DIRECTIONS FOR THIS TASK
Under this line are the records; write out word for word the part that begins at the line containing "Search Walk-In Tub in Nearby Cities" and ends at the line containing "to address the underlying cause of the", and no more.

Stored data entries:
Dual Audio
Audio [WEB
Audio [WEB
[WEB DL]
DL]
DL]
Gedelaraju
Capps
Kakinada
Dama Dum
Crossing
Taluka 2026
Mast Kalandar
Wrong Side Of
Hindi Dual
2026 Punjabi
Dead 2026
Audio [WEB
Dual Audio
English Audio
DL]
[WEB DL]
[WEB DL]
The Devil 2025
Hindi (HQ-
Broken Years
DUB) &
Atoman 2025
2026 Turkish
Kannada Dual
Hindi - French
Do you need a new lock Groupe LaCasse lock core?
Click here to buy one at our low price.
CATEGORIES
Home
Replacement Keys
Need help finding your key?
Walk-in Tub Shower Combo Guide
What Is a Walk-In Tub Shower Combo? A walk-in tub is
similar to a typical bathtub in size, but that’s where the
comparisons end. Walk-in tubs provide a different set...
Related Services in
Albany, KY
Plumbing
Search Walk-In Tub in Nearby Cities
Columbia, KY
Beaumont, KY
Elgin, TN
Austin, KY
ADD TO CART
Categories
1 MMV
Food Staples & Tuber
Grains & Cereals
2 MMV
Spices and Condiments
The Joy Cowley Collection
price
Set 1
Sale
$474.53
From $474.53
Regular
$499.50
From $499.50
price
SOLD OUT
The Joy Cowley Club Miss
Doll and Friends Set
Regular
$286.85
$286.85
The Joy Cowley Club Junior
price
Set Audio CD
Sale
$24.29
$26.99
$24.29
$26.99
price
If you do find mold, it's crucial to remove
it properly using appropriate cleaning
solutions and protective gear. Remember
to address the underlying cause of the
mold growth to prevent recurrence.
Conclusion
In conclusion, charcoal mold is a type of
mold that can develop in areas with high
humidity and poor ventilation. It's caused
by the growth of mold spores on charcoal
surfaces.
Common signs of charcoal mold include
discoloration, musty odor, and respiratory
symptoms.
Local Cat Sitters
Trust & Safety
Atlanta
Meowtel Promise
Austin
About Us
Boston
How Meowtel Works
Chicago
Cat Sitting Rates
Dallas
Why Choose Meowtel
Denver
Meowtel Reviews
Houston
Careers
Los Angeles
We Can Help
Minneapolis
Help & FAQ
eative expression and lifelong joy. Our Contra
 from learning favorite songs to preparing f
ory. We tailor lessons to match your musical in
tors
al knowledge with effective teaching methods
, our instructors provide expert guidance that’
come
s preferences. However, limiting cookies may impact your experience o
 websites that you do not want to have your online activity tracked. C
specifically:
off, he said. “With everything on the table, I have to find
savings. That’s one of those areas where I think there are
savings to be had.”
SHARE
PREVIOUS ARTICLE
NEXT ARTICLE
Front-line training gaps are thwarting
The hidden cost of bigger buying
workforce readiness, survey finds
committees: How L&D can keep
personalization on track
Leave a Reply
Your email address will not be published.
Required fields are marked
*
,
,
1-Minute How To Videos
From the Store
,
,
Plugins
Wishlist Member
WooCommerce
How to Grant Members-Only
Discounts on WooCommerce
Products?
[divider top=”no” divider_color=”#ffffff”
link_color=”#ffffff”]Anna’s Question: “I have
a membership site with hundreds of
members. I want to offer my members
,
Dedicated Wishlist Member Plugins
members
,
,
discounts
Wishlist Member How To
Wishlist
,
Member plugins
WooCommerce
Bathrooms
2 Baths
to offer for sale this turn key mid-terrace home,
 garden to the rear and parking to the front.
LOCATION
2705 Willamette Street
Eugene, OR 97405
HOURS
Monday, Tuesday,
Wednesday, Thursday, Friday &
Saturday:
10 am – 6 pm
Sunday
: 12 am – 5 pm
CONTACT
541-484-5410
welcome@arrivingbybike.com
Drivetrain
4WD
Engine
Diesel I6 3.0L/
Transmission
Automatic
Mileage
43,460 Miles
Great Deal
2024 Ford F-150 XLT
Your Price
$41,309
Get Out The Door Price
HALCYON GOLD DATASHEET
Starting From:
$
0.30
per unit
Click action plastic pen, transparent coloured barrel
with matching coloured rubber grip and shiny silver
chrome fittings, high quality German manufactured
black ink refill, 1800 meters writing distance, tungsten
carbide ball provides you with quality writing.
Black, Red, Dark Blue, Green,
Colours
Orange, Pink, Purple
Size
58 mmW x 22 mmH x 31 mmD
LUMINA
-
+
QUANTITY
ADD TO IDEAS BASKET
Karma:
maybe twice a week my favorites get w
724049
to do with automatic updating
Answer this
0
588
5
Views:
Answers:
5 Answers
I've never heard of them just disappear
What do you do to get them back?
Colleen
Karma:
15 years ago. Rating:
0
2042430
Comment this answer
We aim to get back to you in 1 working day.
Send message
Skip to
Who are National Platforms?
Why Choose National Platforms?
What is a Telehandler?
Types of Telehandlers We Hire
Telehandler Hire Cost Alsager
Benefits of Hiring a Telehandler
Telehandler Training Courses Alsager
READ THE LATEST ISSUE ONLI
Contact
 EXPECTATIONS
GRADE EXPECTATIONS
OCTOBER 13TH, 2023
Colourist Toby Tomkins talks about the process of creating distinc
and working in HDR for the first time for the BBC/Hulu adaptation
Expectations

ANSWER SPACE
Search Walk-In Tub in Nearby Cities
Columbia, KY
Beaumont, KY
Elgin, TN
Austin, KY
ADD TO CART
Categories
1 MMV
Food Staples & Tuber
Grains & Cereals
2 MMV
Spices and Condiments
The Joy Cowley Collection
price
Set 1
Sale
$474.53
From $474.53
Regular
$499.50
From $499.50
price
SOLD OUT
The Joy Cowley Club Miss
Doll and Friends Set
Regular
$286.85
$286.85
The Joy Cowley Club Junior
price
Set Audio CD
Sale
$24.29
$26.99
$24.29
$26.99
price
If you do find mold, it's crucial to remove
it properly using appropriate cleaning
solutions and protective gear. Remember
to address the underlying cause of the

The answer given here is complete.